HOUSTON — The big, glitzy CERAWeek by S&P Global conference had a split-screen effect: optimism about low-carbon transition and fear about what could hinder progress, Ben writes.

The big picture: The sprawling weeklong event resists a single narrative, but high-level themes emerged.

📝Permitting angst is everywhere — for different reasons.

  • Biden officials want faster permitting to ensure climate law-backed projects don’t stall and there’s enough transmission to carry renewable power.
  • There’s a clear sense that even with stepped-up executive efforts, major legislation is needed, and Biden’s lieutenants made that case here.
  • The oil and gas industry wants faster approvals for gas pipelines and more. Legislation — which must back low-carbon and fossil projects alike to have legs — faces highly uncertain prospects.
  • Energy Secretary Jennifer Granholm tells me discussions on reviving Sen. Joe Manchin’s bill are “very active.”

🎂The new climate law is a BFD. Billions of dollars worth of incentives for hydrogen and other fuels are expected to bring new investment to create scale, a range of executives said.

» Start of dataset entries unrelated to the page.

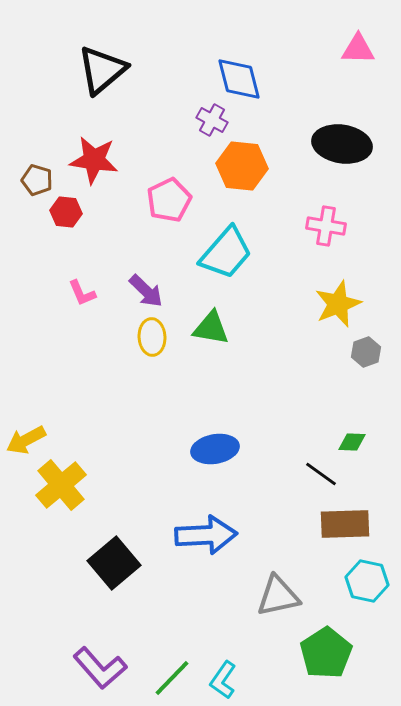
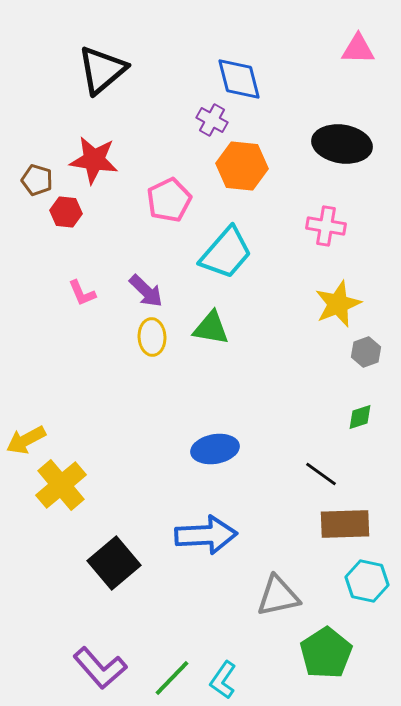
green diamond: moved 8 px right, 25 px up; rotated 20 degrees counterclockwise
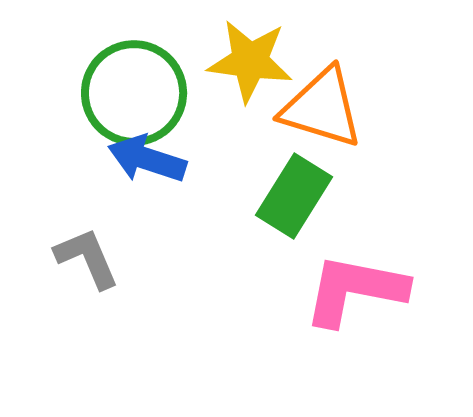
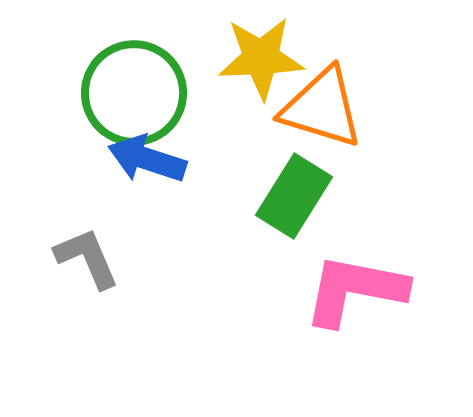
yellow star: moved 11 px right, 3 px up; rotated 10 degrees counterclockwise
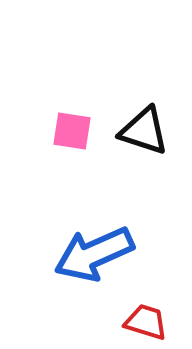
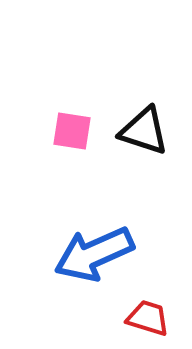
red trapezoid: moved 2 px right, 4 px up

  • “The level of support is astronomical,” Andy Marsh, CEO of hydrogen and fuel cell firm Plug Power, said on a panel. “If we are not going to be successful this time, we are never going to be successful.”

🛢️Everyone’s watching Alaska from Texas. The looming Biden team decision on ConocoPhillips’ big Willow project has much wider significance for industry.

  • They see it as a test of White House support for domestic production — “whether or not this administration is going to put policy behind the rhetoric they used at CERAWeek,” American Petroleum Institute head Mike Sommers tells me.
  • “Our member companies that don’t have anything to do with Willow expressed that to administration officials [who] attended,” he says, describing private discussions here.

🌍Energy transition dominates — and lacks definition. ICYMI, Andrew had a great piece yesterday about how oil executives talking up their low-carbon efforts here still see a long-term role for fossil fuels.

🐝The energy industry is increasingly cross-pollinated. Traditional boundaries are fraying as large companies diversify (something Politico nicely explored).

  • “I do think that today we view ourselves as one energy industry, not a clean energy industry and a dirty energy industry,” said Jigar Shah, who heads DOE’s clean tech loan programs office, in remarks Thursday.